La Gran Bretaña es conocida como un país civilizado y respetuoso con la libertad ajena. Su prensa amarilla es, por el contrario, una de las más detestables. En estos momentos se sustancia en aquella sociedad un brioso pulso entre ese periodismo encanallado y las víctimas del espionaje de la intimidad, que se cuentan por muchos cientos y no sólo por los abusos del magnate Murdock. Hablamos de un país en el que los padres son capaces de explicar a sus hijos el cambio de sexo de su profesor de una manera sencilla y, de paso, leerles la cartilla, una sociedad abierta en la que es posible que la dirección de un colegio comunique a los padres una decisión de ese calado con esta frase modélica: “El señor Upton ha pasado recientemente por un cambio significativo en su vida y hará una transición para vivir como una mujer”. Qué lejos de este país nuestro de cabreros, ¿no?

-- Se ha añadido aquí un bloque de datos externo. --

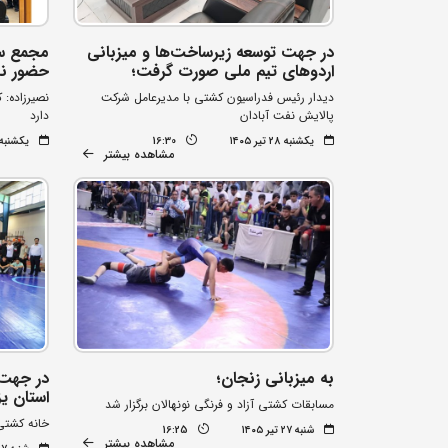
در جهت توسعه زیرساخت‌ها و میزبانی
مجمع سا
اردوهای تیم ملی صورت گرفت؛
حضور نا
دیدار رئیس فدراسیون کشتی با مدیرعامل شرکت
نصیرزاده: 
پالایش نفت آبادان
دارد
یکشنبه ۲۸ تیر ۱۴۰۵
16:30
یکشنبه ۲۸ تیر ۰۵
مشاهده بیشتر
به میزبانی زنجان؛
در جهت 
استان یز
مسابقات کشتی آزاد و فرنگی نونهالان برگزار شد
خانه کشتی
شنبه ۲۷ تیر ۱۴۰۵
16:25
مشاهده بیشتر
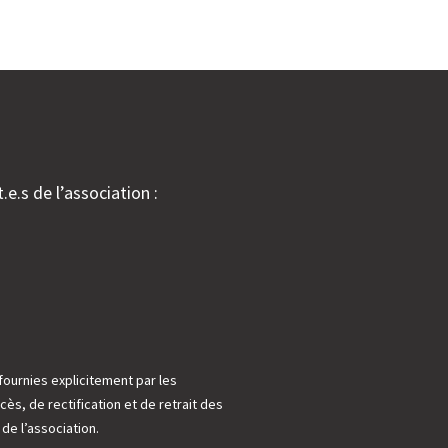
.e.s de l’association :
fournies explicitement par les
cès, de rectification et de retrait des
e l’association.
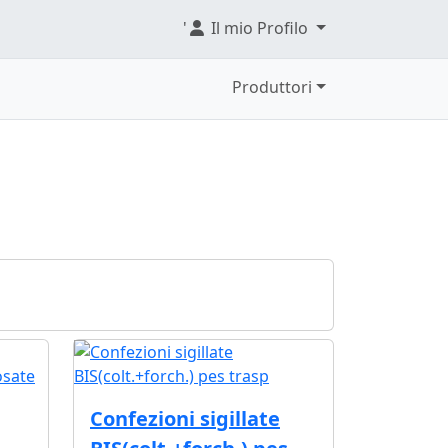
'
Il mio Profilo
Produttori
Confezioni sigillate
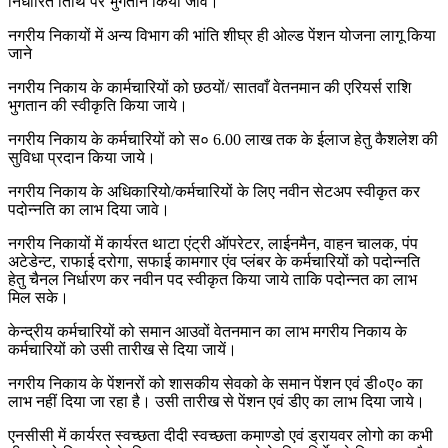
निर्धारित तिथि पर भुगतान किया जावें।
नगरीय निकायों में अन्य विभाग की भांति शीघ्र ही ओल्ड पेंशन योजना लागू किया
जाने
नगरीय निकाय के कार्मचारियों को छठयों/ सातवाँ वेतनमान की एरियर्स राशि
भुगतान की स्वीकृति किया जाये।
नगरीय निकाय के कर्मचारियों को स० 6.00 लाख तक के ईलाज हेतु कैशलेश की
सुविधा प्रदान किया जाये।
नगरीय निकाय के अधिकारियो/कर्मचारियों के लिए नवीन सेटअप स्वीकृत कर
पदोन्नति का लाभ दिया जावे।
नगरीय निकायों में कार्यरत थाटा एंट्री ऑपरेटर, लाईनमैन, वाहन चालक, पंप
अटेडेन्ट, राफाई दरोगा, सफाई कामगार एंव प्लंबर के कर्मचारियों को पदोन्नति
हेतु चैनल निर्धारण कर नवीन पद स्वीकृत किया जाये ताकि पदोन्नत का लाभ
मिल सके।
केन्द्रीय कर्मचारियों को समान आउवों वेतनमान का लाभ मगरीय निकाय के
कर्मचारियों को उसी तारीख से दिया जायें।
नगरीय निकाय के पेंशनरों को शासकीय सेवको के समान पेंशन एवं डी०ए० का
लाभ नहीं दिया जा रहा है। उसी तारीख से पेंशन एवं डीए का लाभ दिया जाये।
एनसीसी में कार्यरत स्वच्छता दीदी स्वच्छता कमाण्डो एवं ड्रायवर लोगो का कभी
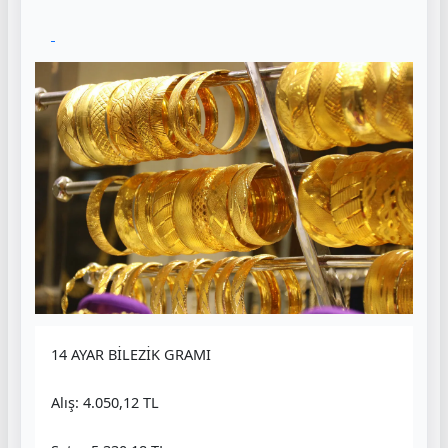
14 AYAR BİLEZİK GRAMI
Alış: 4.050,12 TL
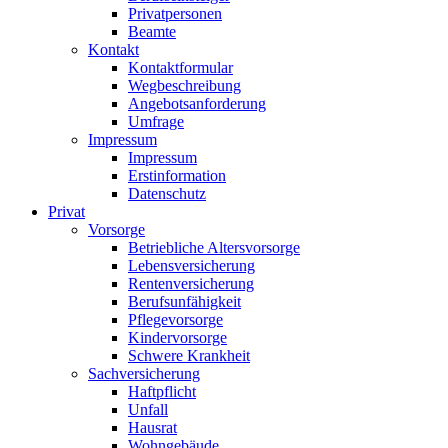
Privatpersonen
Beamte
Kontakt
Kontaktformular
Wegbeschreibung
Angebotsanforderung
Umfrage
Impressum
Impressum
Erstinformation
Datenschutz
Privat
Vorsorge
Betriebliche Altersvorsorge
Lebensversicherung
Rentenversicherung
Berufsunfähigkeit
Pflegevorsorge
Kindervorsorge
Schwere Krankheit
Sachversicherung
Haftpflicht
Unfall
Hausrat
Wohngebäude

Pero también hay que decir que, junto a tan admirable cultura del respeto, ha crecido la ortiga irritante e invasora de esa industria del cotilleo que es el periodismo alcahuete. En el caso del “señor Upton”, devenido en “señorita Meadows”, acabamos de ver ese tumor bajo la poderosa lente que suele proporcionar la tragedia, y hemos contemplado la terrible escena del suicidio de una profesora que, según había improvisado un periodista cretino, “no sólo había elegido el cuerpo equivocado sino el trabajo equivocado”. Ya ven qué miseria, y ya ven que contradiós, que con la complicidad de la prensa huelebraguetas, ha conseguido que una profesora que, según esos padres admirables, “nació con el cerebro de una mujer y el cuerpo de un hombre”, se haya visto acosada hasta el extremo de quitarse la vida. El cretino, un tal Litteljohn, puede estar miserablemente contento. Sus lectores, también.

Aquí aún no hemos llegado a tanto –¿o sí, y no lo sabremos?–, por más que hayamos asistido durante estos últimos años a un festival en un pudridero en el que colaboran, cuando se tercia, periodistas y políticos. En nombre de la libertad de expresión, faltaría más, y con la misma indiferencia con que una jauría de lobos daría cuenta del conejillo sorprendido. Y de semejante guarrada no es responsable sólo el “medio” amarillo ni sus feroces predadores, sino también, y en primer término, diría yo, la muchedumbre moralmente asilvestrada que devora cada día su ración de “qué dirán”. Un réquiem por esta penúltima víctima y todo el asco del mundo para sus verdugos virtuales.